I spent literally years tweaking my station. Thumbs upping, a lot of thumbs downing, adding songs, removing songs, artist additions and subtractions, more thumbs up, more thumbs down. I grew to hate it. I found it wasn't playing the type of music I was really looking for (best not get into that). Some songs it would play ad nauseum, while others I thumbs-upped never at all. It came to a head when I bought a new car and got satellite radio 3 months free. Wow! Did I get exposed to lots of great new music that fit the genre of what I was trying to "discover" but never got played on Pandora (mainly from Alt Nation and XMU). It came to a point where it was either pay for XM or go back to Pandora, a prospect I was not looking forward to.
Then someone suggested I try Slacker. I scoffed at the idea, I hated my brief experience with slacker years before. But I decided to try putting together a station.
First of all, the canned stations are already fantastic. It's already like having a whole XM station selection, minus the annoying DJ's. It has the same song and artist seeds that you can put together on Pandora, but one of the greatest features is "fine tuning." Sometimes, if I really want to discover NEW music (as in recently released) I can tell my station to play recent stuff.
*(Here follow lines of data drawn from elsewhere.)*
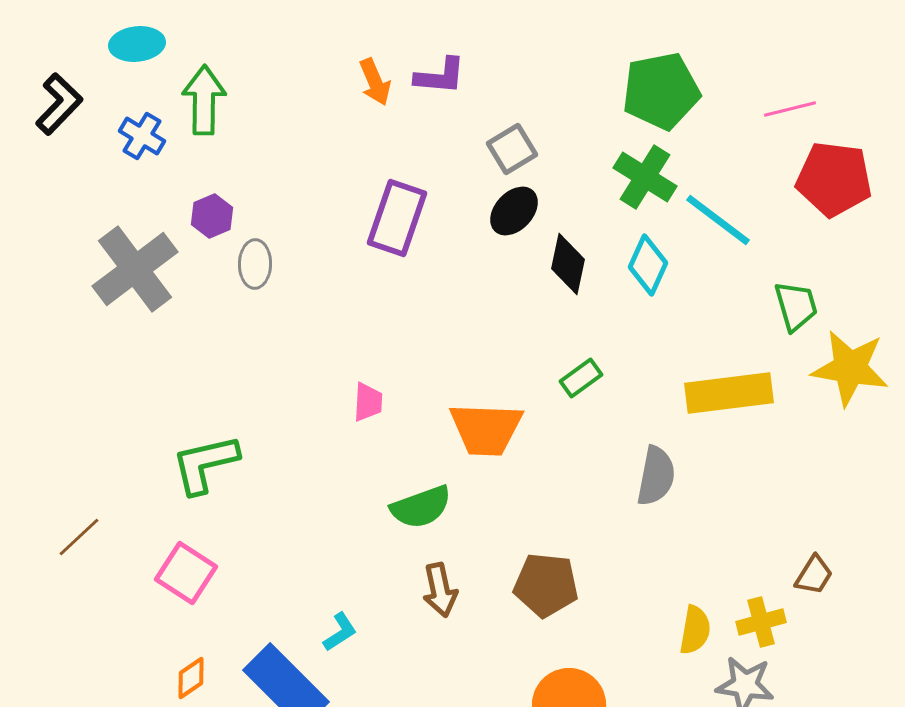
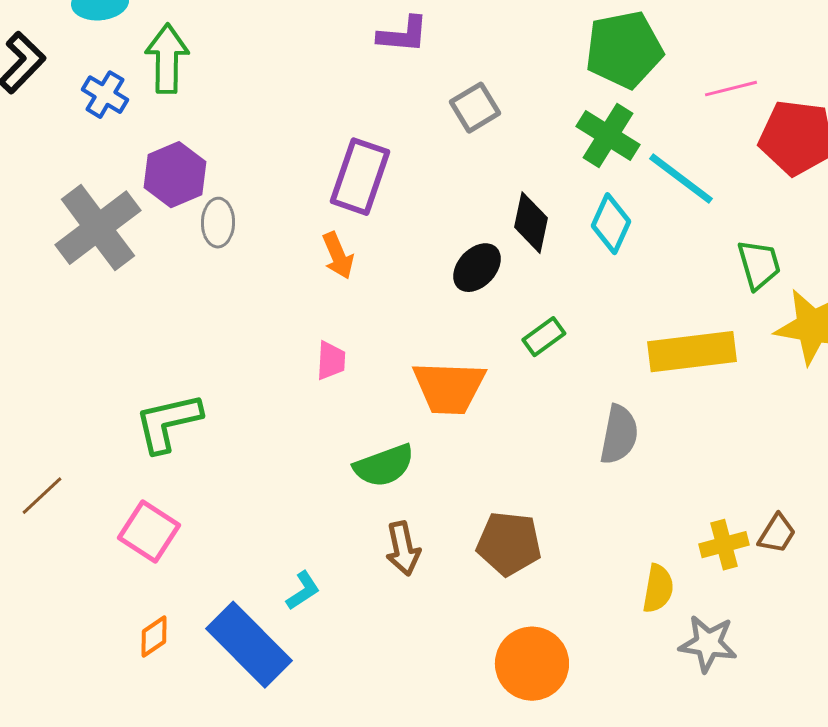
orange arrow: (375, 82) -> (338, 256), moved
pink line: (790, 109) -> (731, 89), moved
black ellipse: (514, 211) -> (477, 268), moved
purple hexagon: (212, 216) -> (175, 175), size x1.5
yellow cross: (761, 622) -> (724, 545), moved

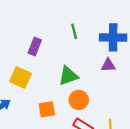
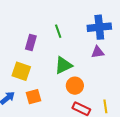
green line: (74, 31) -> (58, 31), moved
orange square: (47, 109) -> (34, 97), moved

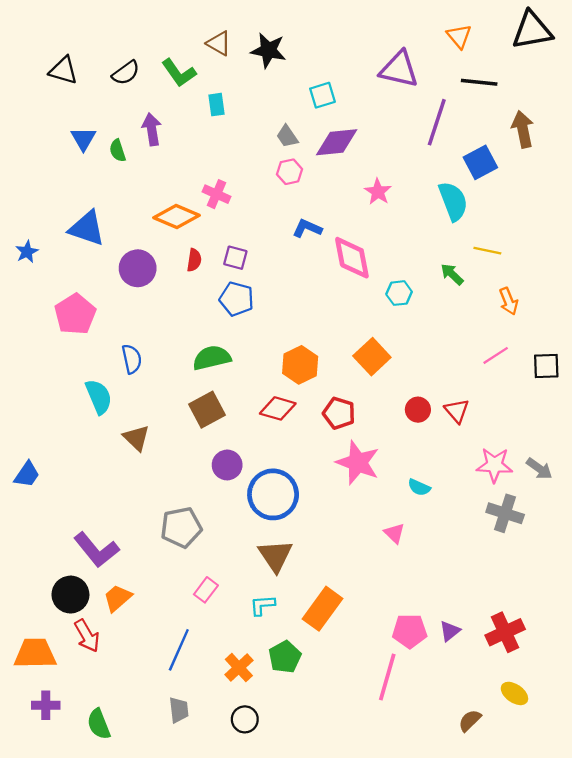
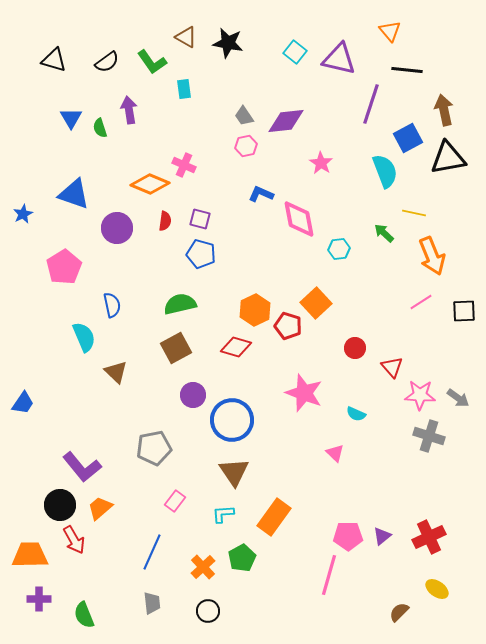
black triangle: (532, 30) -> (448, 158), moved
cyan square: (323, 95) -> (295, 52), moved, turned -35
orange arrow: (509, 301) -> (432, 256), size x1.6
red triangle: (457, 411) -> (392, 367), moved
red pentagon: (339, 413) -> (288, 326), moved

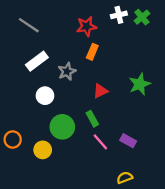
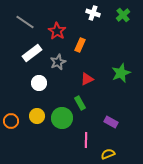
white cross: (119, 15) -> (93, 13), moved, turned 32
red star: (87, 26) -> (57, 31), moved, turned -30
green circle: (62, 127) -> (62, 118), moved
pink line: (100, 142) -> (86, 140), moved, turned 42
yellow circle: (43, 150) -> (37, 116), moved

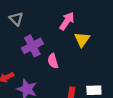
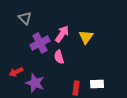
pink arrow: (67, 21) -> (62, 34), moved

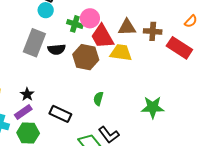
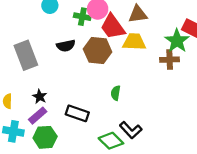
brown cross: (153, 31) -> (170, 60), moved
gray rectangle: (34, 43) -> (26, 55), moved, turned -36
green star: (153, 107) -> (177, 41), moved, turned -30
If I want to dig a little deeper into older stuff, I can do that too. I can have it play just familiar songs, or I can have it go into more of the B-side stuff. Not only can I ban individuals songs, but artists too (a great feature). The service seems more reliable that it previously was, and the ads less intrusive (no more so than Pandora, who has really kicked up the ads recently). The mobile app for Android recently upgraded and it's pretty nice - you can quit the app, you can do a lot of fine tuning within the mobile app itself, and I feel like navigation is easier and quicker. Plus you have the option of caching station songs to avoid buffering in areas with lousy coverage. Plus the bluetooth streaming is less of a headache than it was with Pandora (maybe that was just me or my devices).
In a recent web app update, you can easily put in song requests filtered by artist (awesome!) and even play individual songs from a list of songs that haven't played on your station lately.
All in all, I've only scratched the surface, but at the end of the day, Slacker has a larger music library and far more customization. If Pandora is playing the songs you want to hear, then maybe it's perfect for you. But I think Slacker is better at playing the songs I want to hear, playing less of the songs I don't, and discovering music similar to my actual music tastes - not just what has a similar music "DNA."
Pandora is done, I'm switching to Slacker permanently and - even though the premium version costs a bit more - I'll probably splurge for that too. It's still cheaper than XM.